First, it's true that less than half the people who played Pillars I (through Steam) completed Act I, and only 13% completed the game. RIP in pieces. For later comparison, For a first time player going at a normal pace, Act I takes 4 to 6 hours to complete.
Some argue that despite getting great press reviews / good user reviews, this mean players *actually* didn't like it and the idea of making a sequel was inherently stupid because look at the stats!

The problem with that conclusion is that those sort of stats are not uncommon.
These are the stats for Divinity: Original Sin EE, completing an early area quest and the entire game. If 13% completion suggests that you should not make a sequel, certainly 10% would be an even worse sign - but D:OS2 was a phenomenal breakout hit.

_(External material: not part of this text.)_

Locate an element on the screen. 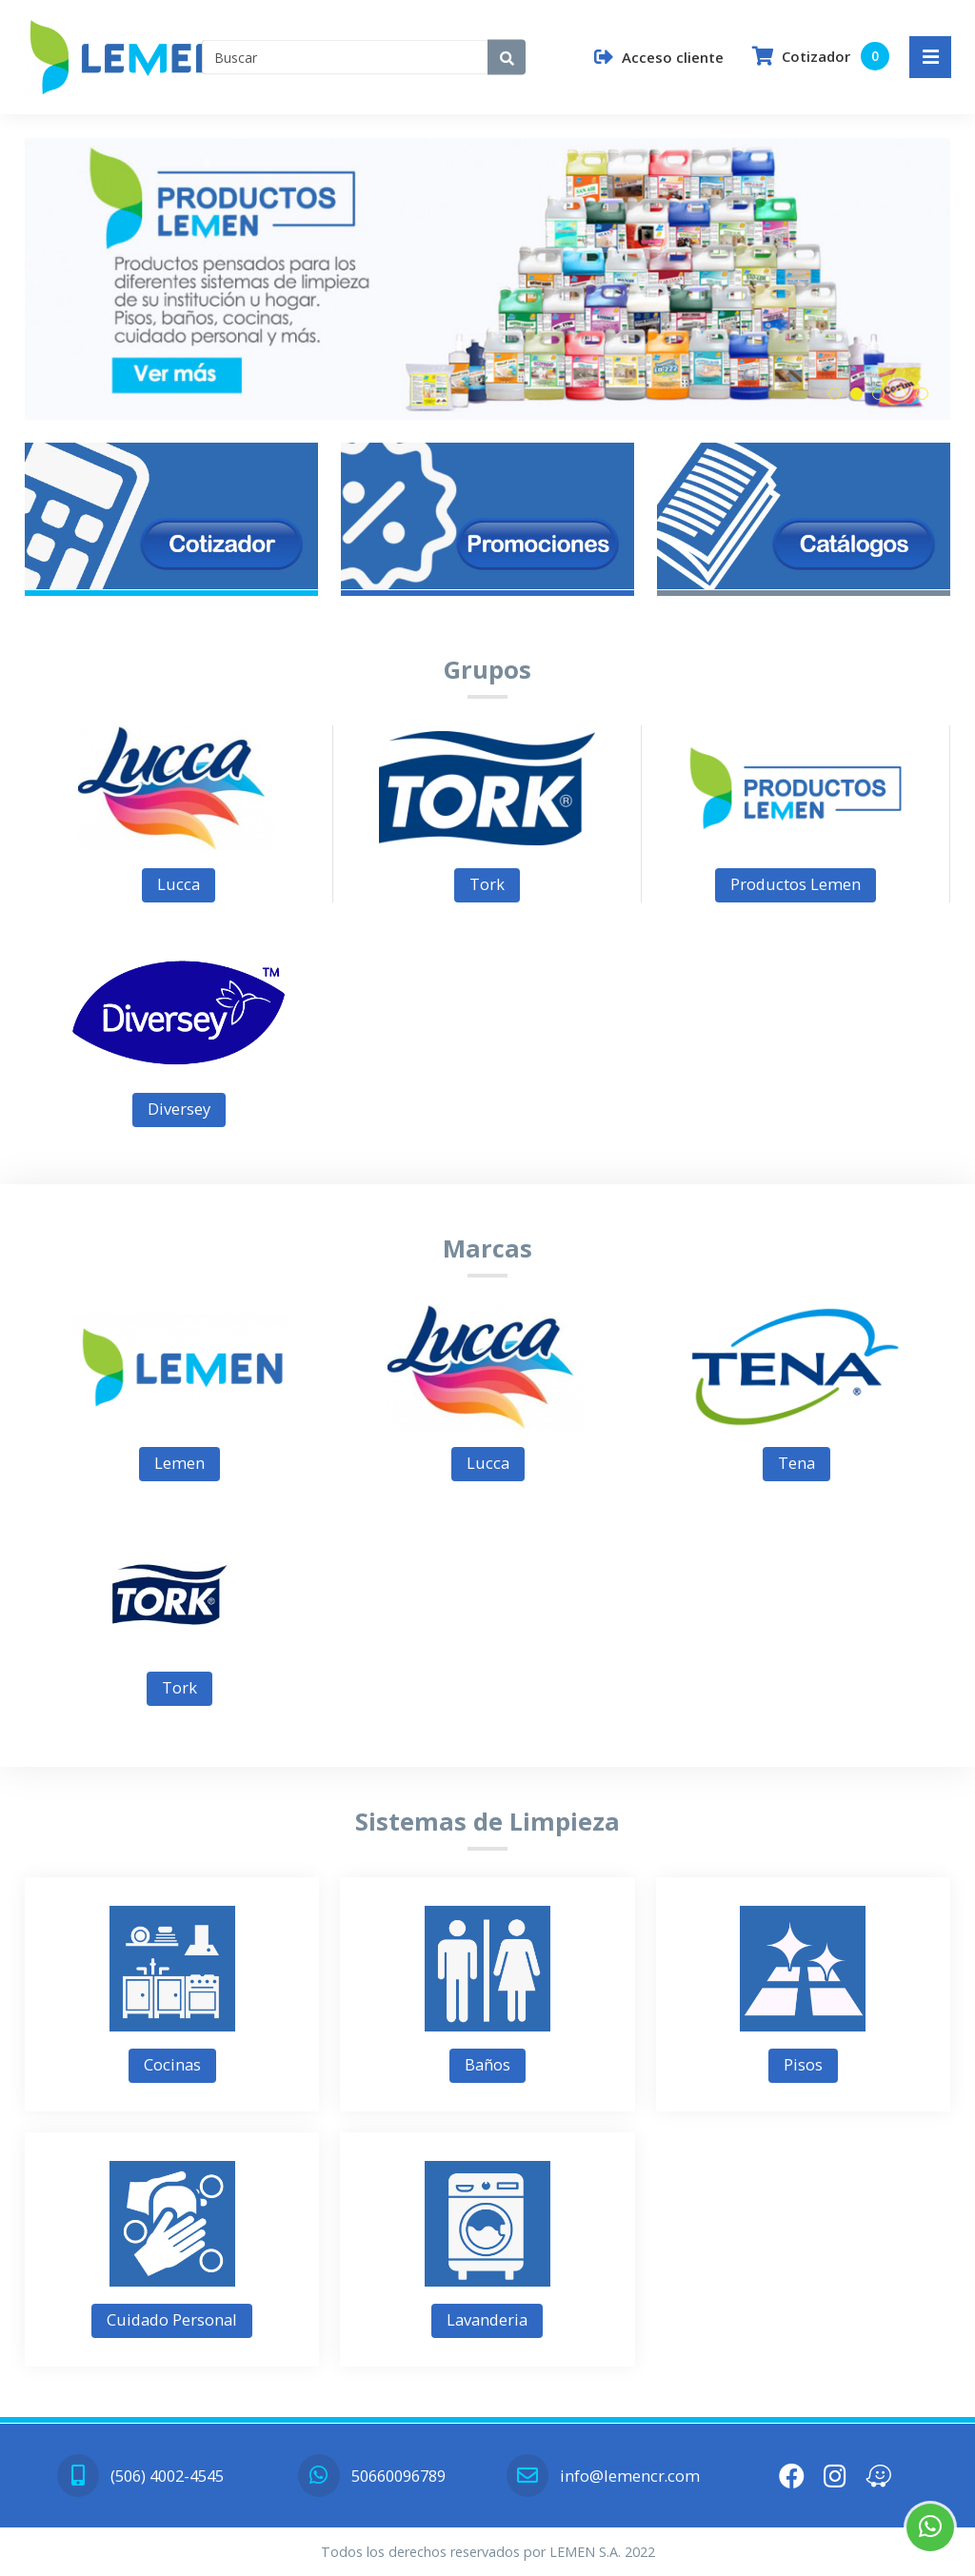  info@lemencr.com is located at coordinates (603, 2476).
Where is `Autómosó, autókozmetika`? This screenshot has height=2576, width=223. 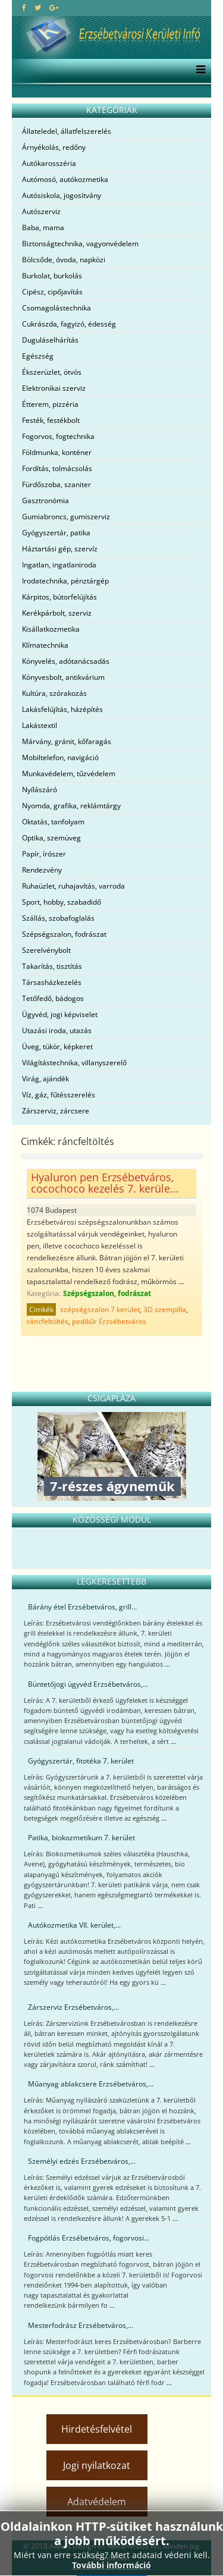 Autómosó, autókozmetika is located at coordinates (65, 179).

These are the stats for Pathfinder: Kingmaker. PF:K has a 7 Act structure, so it's hard to do a direct comparison, but let's use one of the first big quests you're supposed to complete, then the end of the game. This is the lowest completion rate of the three, with 7%.
Owlcat did a Kickstarter for their next Pathfinder game and it's made a ton of money. A 7% game completion rate clearly does not mean the community collectively did the Klingon discommendation ceremony on the studio and the series.
All of this is not to defend Pillars I or Deadfire as games, on their own or relative to competitors, but to say that the argument that achievement stats indicate people hated the game, and THEREFORE the decision to make a sequel was inherently bad and wrong, is not sound.
I mean, the most commercially successful game I've worked on, Fallout: New Vegas, has a 47% completion rate for They Went That-A-Way, which is a rough Act I completion analogue. It's within 1% of Pillars 1's Act I completion rate. Also the game sold over 12 million copies.🤷
I think it's perfectly fine to argue that I'm dumb, we're all incompetent, the games are bad for various reasons, but the Steam Achievement completion rates are very much in line with similar games.

I've said this before (recently, in fact), but most people don't finish games.